---------- TASK MATERIAL

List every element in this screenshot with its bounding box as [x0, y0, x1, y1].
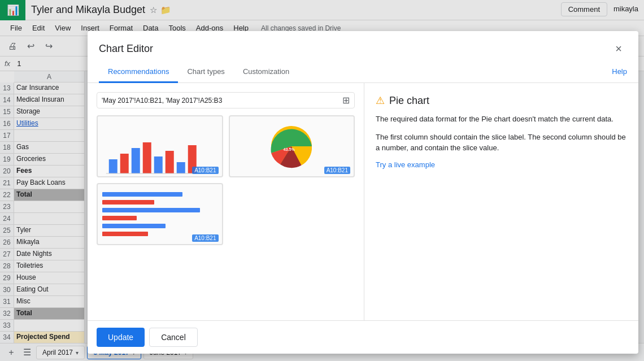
hbar-4: [102, 216, 137, 220]
grid-select-icon[interactable]: ⊞: [342, 95, 350, 106]
warning-icon: ⚠: [376, 94, 385, 107]
hbar-3: [102, 208, 200, 212]
tab-recommendations[interactable]: Recommendations: [99, 62, 178, 83]
svg-rect-0: [109, 159, 118, 173]
live-example-link[interactable]: Try a live example: [376, 160, 435, 169]
close-dialog-button[interactable]: ×: [610, 40, 627, 57]
tab-customization[interactable]: Customization: [234, 62, 298, 83]
chart-editor-dialog: Chart Editor × Recommendations Chart typ…: [88, 31, 638, 354]
pie-desc-1: The required data format for the Pie cha…: [376, 114, 627, 125]
dialog-title: Chart Editor: [99, 43, 153, 55]
hbar-chart-thumbnail[interactable]: A10:B21: [97, 183, 223, 245]
hbar-row: [102, 208, 217, 212]
chart-thumbnails-grid: A10:B21: [97, 115, 355, 245]
pie-chart-label: A10:B21: [324, 167, 350, 174]
svg-rect-5: [166, 151, 174, 173]
svg-rect-4: [154, 156, 163, 173]
data-range-bar: 'May 2017'!A10:B21, 'May 2017'!A25:B3 ⊞: [97, 92, 355, 108]
hbar-1: [102, 192, 182, 197]
dialog-footer: Update Cancel: [88, 320, 638, 354]
hbar-5: [102, 224, 166, 228]
hbar-row: [102, 224, 217, 228]
dialog-header: Chart Editor ×: [88, 31, 638, 57]
hbar-chart-label: A10:B21: [192, 234, 218, 242]
dialog-body: 'May 2017'!A10:B21, 'May 2017'!A25:B3 ⊞: [88, 83, 638, 320]
svg-rect-3: [143, 142, 151, 173]
bar-chart-thumbnail[interactable]: A10:B21: [97, 115, 223, 177]
hbar-row: [102, 200, 217, 205]
hbar-2: [102, 200, 154, 205]
svg-text:43.5%: 43.5%: [284, 147, 295, 152]
pie-desc-2: The first column should contain the slic…: [376, 132, 627, 154]
dialog-tabs: Recommendations Chart types Customizatio…: [88, 62, 638, 83]
left-panel: 'May 2017'!A10:B21, 'May 2017'!A25:B3 ⊞: [88, 83, 364, 320]
help-link[interactable]: Help: [612, 67, 627, 76]
pie-chart-title: Pie chart: [389, 95, 429, 107]
data-range-text: 'May 2017'!A10:B21, 'May 2017'!A25:B3: [102, 97, 339, 105]
cancel-button[interactable]: Cancel: [149, 328, 198, 347]
pie-chart-svg: 43.5%: [269, 124, 314, 169]
pie-chart-thumbnail[interactable]: 43.5% A10:B21: [229, 115, 355, 177]
svg-rect-1: [120, 154, 129, 173]
pie-chart-header: ⚠ Pie chart: [376, 94, 627, 107]
right-panel: ⚠ Pie chart The required data format for…: [364, 83, 638, 320]
svg-rect-6: [177, 162, 185, 173]
hbar-6: [102, 232, 148, 236]
svg-rect-2: [132, 148, 140, 173]
tab-chart-types[interactable]: Chart types: [178, 62, 233, 83]
update-button[interactable]: Update: [97, 328, 145, 347]
hbar-row: [102, 192, 217, 197]
bar-chart-label: A10:B21: [192, 167, 218, 174]
hbar-row: [102, 216, 217, 220]
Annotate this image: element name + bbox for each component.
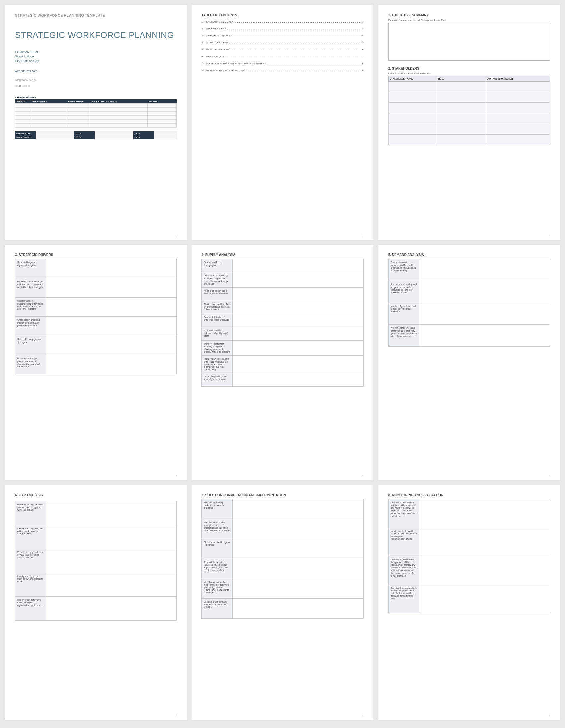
prompt-value[interactable] — [232, 259, 363, 272]
toc-text: SOLUTION FORMULATION AND IMPLEMENTATION — [206, 62, 266, 65]
prompt-label: Describe how workforce solutions will be… — [388, 499, 419, 528]
prompt-value[interactable] — [232, 356, 363, 373]
prompt-value[interactable] — [46, 355, 177, 374]
prompt-label: Identify any applicable strategies other… — [202, 519, 233, 539]
table-row: State the most critical gaps to address — [202, 539, 363, 559]
page-number: 5 — [362, 475, 364, 477]
prompt-value[interactable] — [232, 340, 363, 356]
toc-dots — [225, 57, 361, 57]
prompt-label: Any anticipated workload changes due to … — [388, 325, 419, 347]
prompt-value[interactable] — [419, 303, 550, 325]
prompt-value[interactable] — [46, 596, 177, 620]
prompt-value[interactable] — [232, 287, 363, 301]
prompt-label: Short and long-term organizational goals — [15, 259, 46, 278]
toc-page: 8 — [362, 62, 363, 65]
prompt-label: Identify what gaps are most critical con… — [15, 525, 46, 549]
prompt-label: Describe short-term and long-term implem… — [202, 598, 233, 618]
prompt-value[interactable] — [232, 539, 363, 559]
prompt-label: Identify any existing workforce interven… — [202, 499, 233, 519]
prompt-value[interactable] — [232, 314, 363, 327]
table-row: Identify any existing workforce interven… — [202, 499, 363, 519]
prompt-label: Current distribution of employee years o… — [202, 314, 233, 327]
table-row: Stakeholder engagement strategies — [15, 336, 177, 355]
prompt-value[interactable] — [46, 573, 177, 596]
prompt-value[interactable] — [232, 579, 363, 598]
toc-page: 3 — [362, 20, 363, 23]
table-row — [15, 108, 177, 112]
prompt-value[interactable] — [232, 499, 363, 519]
toc-row: 2.STAKEHOLDERS3 — [201, 27, 363, 30]
toc-text: GAP ANALYSIS — [206, 55, 224, 58]
prompt-value[interactable] — [419, 325, 550, 347]
page-number: 2 — [362, 234, 364, 237]
prompt-value[interactable] — [232, 272, 363, 288]
toc-dots — [267, 64, 361, 64]
toc-num: 5. — [201, 48, 206, 51]
prompt-value[interactable] — [419, 528, 550, 556]
page-4: 3. STRATEGIC DRIVERS Short and long-term… — [5, 245, 187, 480]
vh-col-revdate: REVISION DATE — [67, 99, 89, 104]
page-7: 6. GAP ANALYSIS Describe the gaps betwee… — [5, 485, 187, 720]
toc-page: 3 — [362, 27, 363, 30]
toc-num: 6. — [201, 55, 206, 58]
table-row: Identify any factors that might impede o… — [202, 579, 363, 598]
vh-col-author: AUTHOR — [147, 99, 177, 104]
exec-box[interactable] — [388, 23, 550, 61]
toc-text: DEMAND ANALYSIS — [206, 48, 229, 51]
prompt-value[interactable] — [419, 281, 550, 303]
company-name: COMPANY NAME — [15, 50, 177, 55]
table-row: Attrition rates and the effect on organi… — [202, 301, 363, 314]
toc-num: 4. — [201, 41, 206, 44]
table-row: Describe how workforce solutions will be… — [388, 499, 550, 528]
date-label: DATE — [133, 131, 154, 135]
prompt-label: Current workforce demographic — [202, 259, 233, 272]
gap-table: Describe the gaps between your workforce… — [15, 501, 177, 621]
prompt-value[interactable] — [232, 519, 363, 539]
prompt-value[interactable] — [419, 585, 550, 613]
toc-row: 3.STRATEGIC DRIVERS4 — [201, 34, 363, 37]
page-1: STRATEGIC WORKFORCE PLANNING TEMPLATE ST… — [5, 5, 187, 240]
prompt-label: Expected program changes over the next 1… — [15, 278, 46, 298]
prompt-label: Challenges in emerging market, economic,… — [15, 317, 46, 336]
prompt-value[interactable] — [232, 559, 363, 579]
table-row: Number of employees at each organization… — [202, 287, 363, 301]
prompt-value[interactable] — [46, 298, 177, 317]
prompt-value[interactable] — [232, 327, 363, 340]
table-row: Current workforce demographic — [202, 259, 363, 272]
prompt-value[interactable] — [419, 259, 550, 281]
table-row: Upcoming legislative, policy, or regulat… — [15, 355, 177, 374]
prompt-label: Identify which gaps have more of an effe… — [15, 596, 46, 620]
document-title: STRATEGIC WORKFORCE PLANNING — [15, 30, 177, 40]
solution-table: Identify any existing workforce interven… — [201, 499, 363, 619]
prompt-value[interactable] — [46, 278, 177, 298]
prompt-value[interactable] — [419, 556, 550, 585]
prompt-value[interactable] — [46, 259, 177, 278]
demand-table: Plan or strategy to measure workload in … — [388, 259, 550, 347]
prompt-label: Describe the gaps between your workforce… — [15, 501, 46, 525]
prompt-label: Assess if the solution requires a multi-… — [202, 559, 233, 579]
drivers-heading: 3. STRATEGIC DRIVERS — [15, 253, 177, 257]
prompt-value[interactable] — [46, 525, 177, 549]
prompt-value[interactable] — [46, 317, 177, 336]
prompt-value[interactable] — [232, 373, 363, 387]
stake-caption: List of Internal and External Stakeholde… — [388, 72, 550, 75]
prompt-value[interactable] — [46, 549, 177, 573]
toc-row: 7.SOLUTION FORMULATION AND IMPLEMENTATIO… — [201, 62, 363, 65]
title-label: TITLE — [74, 131, 95, 135]
prompt-value[interactable] — [46, 501, 177, 525]
page-9: 8. MONITORING AND EVALUATION Describe ho… — [378, 485, 560, 720]
toc-page: 9 — [362, 69, 363, 72]
prompt-value[interactable] — [46, 336, 177, 355]
prompt-value[interactable] — [419, 499, 550, 528]
table-row — [388, 103, 550, 113]
st-col-contact: CONTACT INFORMATION — [485, 76, 550, 82]
prompt-value[interactable] — [232, 598, 363, 618]
table-row: Number of people needed to accomplish cu… — [388, 303, 550, 325]
prompt-label: Number of people needed to accomplish cu… — [388, 303, 419, 325]
prompt-value[interactable] — [232, 301, 363, 314]
solution-heading: 7. SOLUTION FORMULATION AND IMPLEMENTATI… — [201, 493, 363, 497]
prompt-label: State the most critical gaps to address — [202, 539, 233, 559]
table-row: Expected program changes over the next 1… — [15, 278, 177, 298]
gap-heading: 6. GAP ANALYSIS — [15, 493, 177, 497]
toc-dots — [231, 50, 361, 50]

--------------------

# WORK ITEM:
Check each line above for the string "your" and return those that contain it.

# SOLUTION FOR THIS EXERCISE:
gap-table: Describe the gaps between your workforce… — [15, 501, 177, 621]
prompt-label: Describe the gaps between your workforce… — [15, 501, 46, 525]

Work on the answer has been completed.